Exercise goal: Output the lines from the top of the entries below to the line with "for a comprehensive clean. However, for", both included, exactly and without pictures.
(Beginning of Given entries)
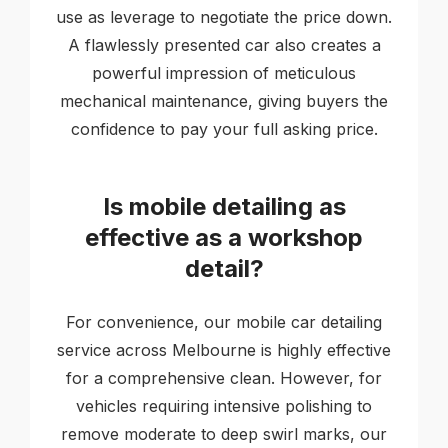
use as leverage to negotiate the price down.
A flawlessly presented car also creates a
powerful impression of meticulous
mechanical maintenance, giving buyers the
confidence to pay your full asking price.
Is mobile detailing as
effective as a workshop
detail?
For convenience, our mobile car detailing
service across Melbourne is highly effective
for a comprehensive clean. However, for
vehicles requiring intensive polishing to
remove moderate to deep swirl marks, our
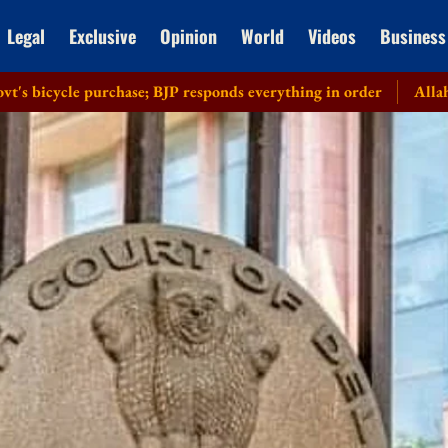
Legal
Exclusive
Opinion
World
Videos
Business
purchase; BJP responds everything in order
Allahabad HC recus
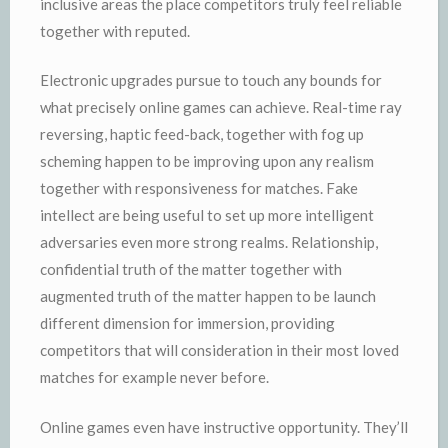
inclusive areas the place competitors truly feel reliable
together with reputed.
Electronic upgrades pursue to touch any bounds for
what precisely online games can achieve. Real-time ray
reversing, haptic feed-back, together with fog up
scheming happen to be improving upon any realism
together with responsiveness for matches. Fake
intellect are being useful to set up more intelligent
adversaries even more strong realms. Relationship,
confidential truth of the matter together with
augmented truth of the matter happen to be launch
different dimension for immersion, providing
competitors that will consideration in their most loved
matches for example never before.
Online games even have instructive opportunity. They’ll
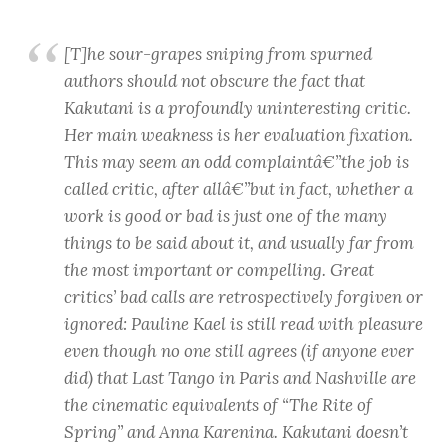
[T]he sour-grapes sniping from spurned
authors should not obscure the fact that
Kakutani is a profoundly uninteresting critic.
Her main weakness is her evaluation fixation.
This may seem an odd complaintâ€”the job is
called critic, after allâ€”but in fact, whether a
work is good or bad is just one of the many
things to be said about it, and usually far from
the most important or compelling. Great
critics’ bad calls are retrospectively forgiven or
ignored: Pauline Kael is still read with pleasure
even though no one still agrees (if anyone ever
did) that Last Tango in Paris and Nashville are
the cinematic equivalents of “The Rite of
Spring” and Anna Karenina. Kakutani doesn’t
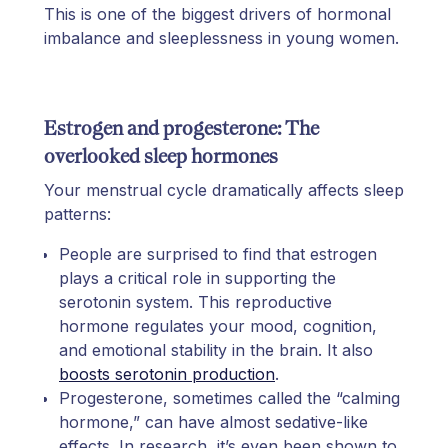
This is one of the biggest drivers of hormonal
imbalance and sleeplessness in young women.
Estrogen and progesterone: The
overlooked sleep hormones
Your menstrual cycle dramatically affects sleep
patterns:
People are surprised to find that estrogen
plays a critical role in supporting the
serotonin system. This reproductive
hormone regulates your mood, cognition,
and emotional stability in the brain. It also
boosts serotonin production
.
Progesterone, sometimes called the “calming
hormone,” can have almost sedative-like
effects. In research, it’s even been shown to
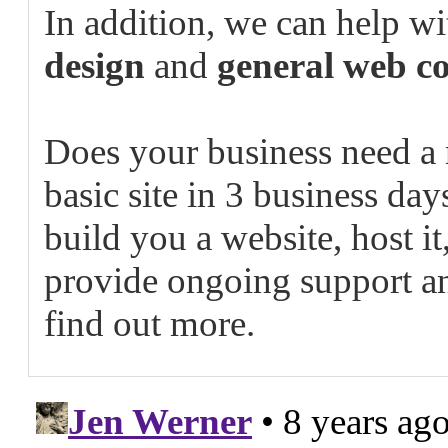
In addition, we can help w
design
and
general web co
Does your business need a
basic site in 3 business da
build you a website, host it
provide ongoing support a
find out more.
(End of Given entries)
Result:
use as leverage to negotiate the price down.
A flawlessly presented car also creates a
powerful impression of meticulous
mechanical maintenance, giving buyers the
confidence to pay your full asking price.
Is mobile detailing as
effective as a workshop
detail?
For convenience, our mobile car detailing
service across Melbourne is highly effective
for a comprehensive clean. However, for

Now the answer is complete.